Échezeaux (/fr/) is an Appellation d'origine contrôlée (AOC) and Grand Cru vineyard for red wine in the Côte de Nuits subregion of Burgundy, with Pinot noir as the main grape variety. Échezeaux is located within the commune of Flagey-Echézeaux, on a strip of land between the territory of the communes Vosne-Romanée, Vougeot and Chambolle-Musigny. Échezeaux borders on the Clos de Vougeot and its wall as well as Grands Échezeaux in the east, on Chambolle-Musigny vineyards in the north, some Vosne-Romanée vineyards in the west and on the Vosne-Romanée Premier Cru vineyard Les Suchots in the south. The AOC was created in 1937.

==Wine style==
Échezeaux, which in the early 2000s had 80 vineyard owners, has a reputation for being somewhat variable in quality, which is a reputation it shares with its likewise much sub-divided neighbour Clos de Vougeot. Échezeaux from some producers has a much higher reputation than others, and prices can therefore vary.
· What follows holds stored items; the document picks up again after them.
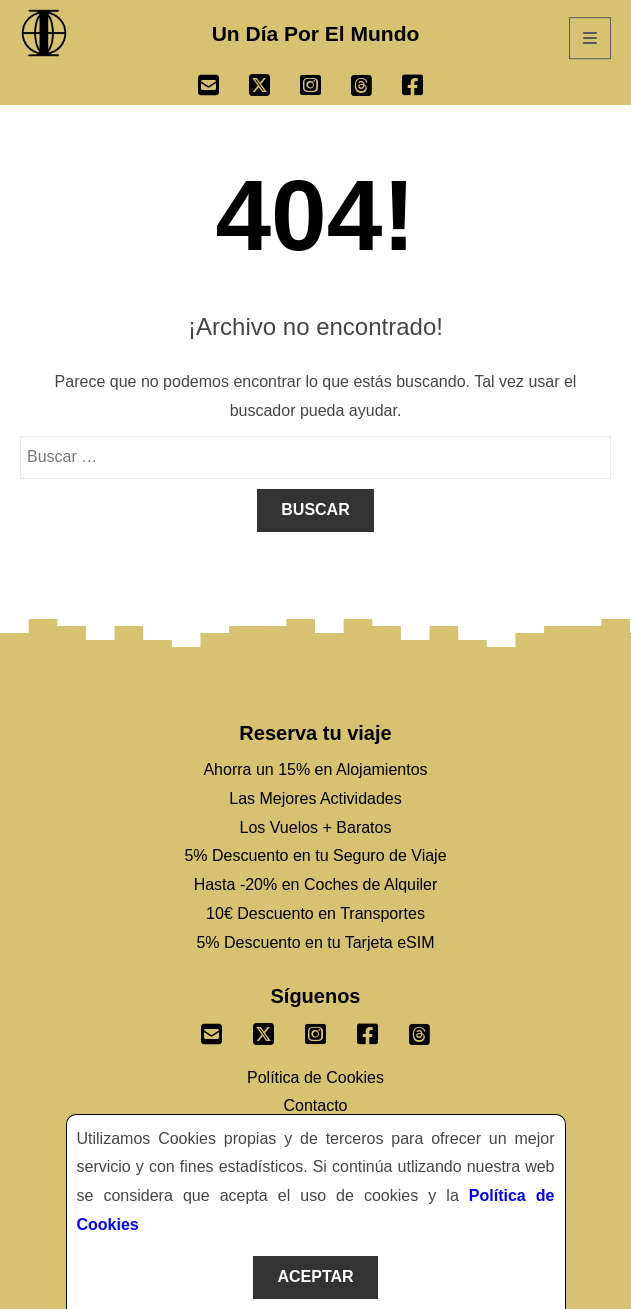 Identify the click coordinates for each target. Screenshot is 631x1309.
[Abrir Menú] (590, 38)
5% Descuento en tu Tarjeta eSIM (315, 942)
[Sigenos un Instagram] (316, 1030)
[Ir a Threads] (376, 87)
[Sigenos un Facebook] (368, 1030)
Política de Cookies (315, 1077)
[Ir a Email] (223, 87)
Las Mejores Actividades (315, 798)
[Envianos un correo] (212, 1030)
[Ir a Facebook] (427, 87)
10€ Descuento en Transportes (315, 913)
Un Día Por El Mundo (316, 33)
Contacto (315, 1105)
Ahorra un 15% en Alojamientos (315, 769)
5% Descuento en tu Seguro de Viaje (315, 855)
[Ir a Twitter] (274, 87)
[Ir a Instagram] (325, 87)
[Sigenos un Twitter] (264, 1030)
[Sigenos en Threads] (420, 1030)
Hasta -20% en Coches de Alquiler (316, 884)
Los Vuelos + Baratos (316, 827) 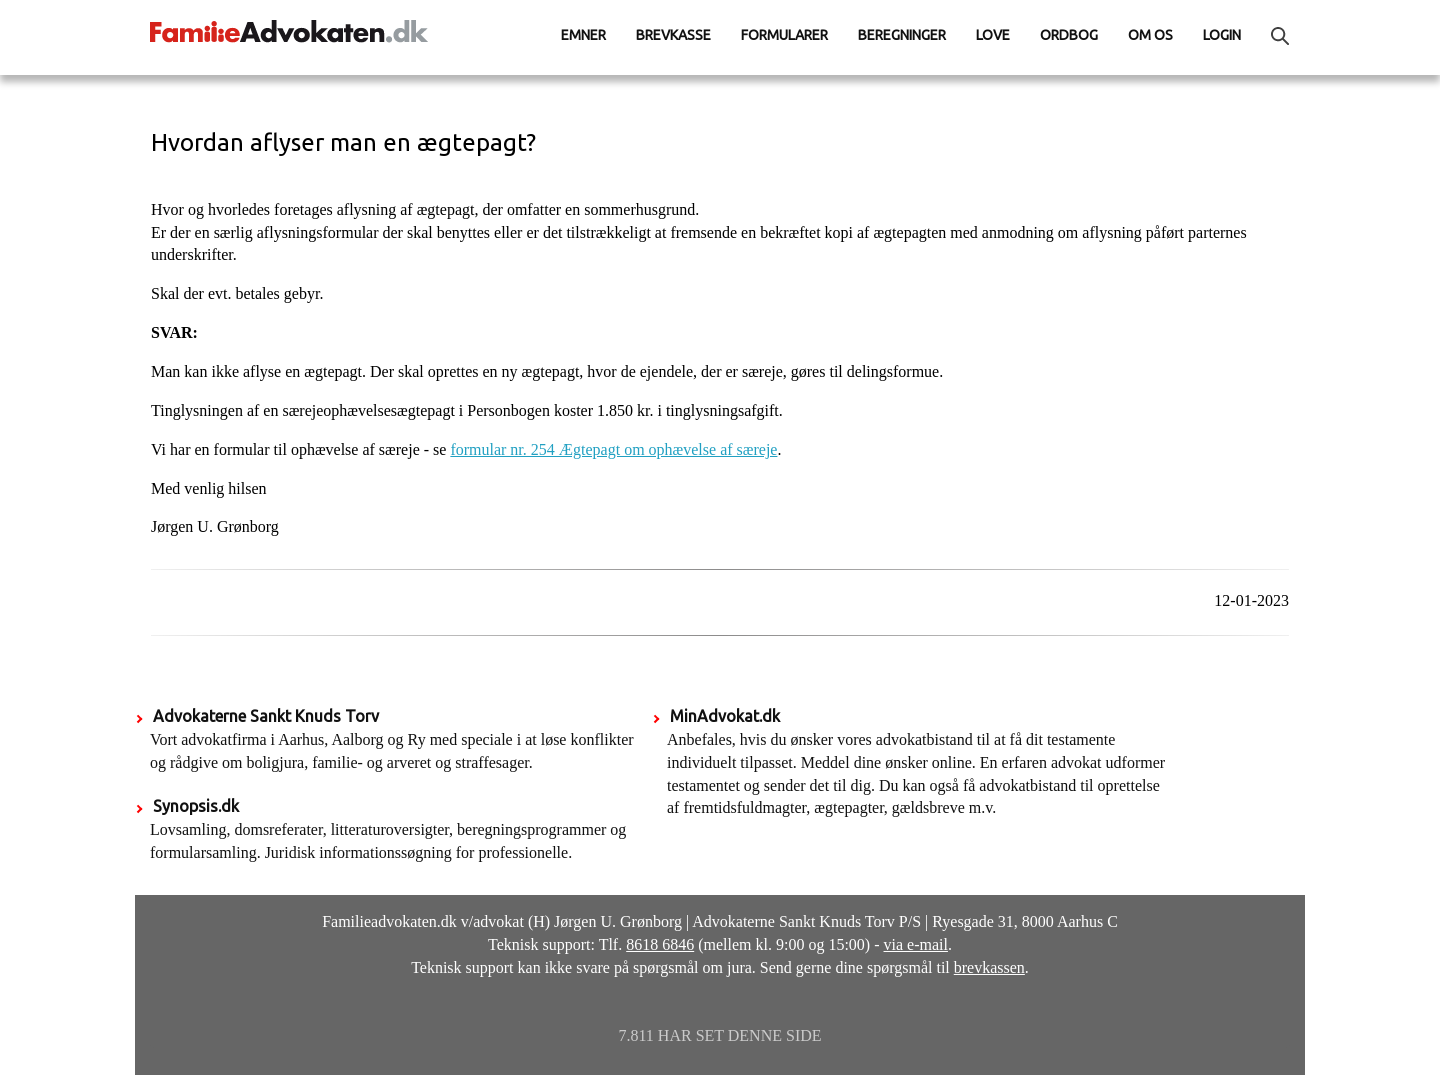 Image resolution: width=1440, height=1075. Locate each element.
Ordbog (1069, 35)
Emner (583, 35)
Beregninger (902, 35)
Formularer (784, 35)
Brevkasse (673, 35)
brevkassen (989, 967)
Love (993, 35)
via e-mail (916, 944)
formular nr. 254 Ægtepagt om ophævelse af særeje (613, 449)
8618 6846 (660, 944)
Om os (1150, 35)
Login (1222, 35)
The most well-known vineyard owner in Échezeaux is Domaine de la Romanée-Conti.

==Production==
In 2008, 34.79 ha of vineyard surface was in production within the AOC, and 1,240 hectoliters of wine were produced, corresponding to some 165,000 bottles.

==AOC regulations==
The main grape variety for Échezeaux is Pinot noir. The AOC regulations also allow up to 15 per cent total of Chardonnay, Pinot blanc and Pinot gris as accessory grapes, but this is practically never used for any Burgundy Grand Cru vineyard. The allowed base yield is 35 hectoliter per hectare, a minimum planting density of 9,000 vines per hectare and a minimum grape maturity of 11.5 per cent potential alcohol is required.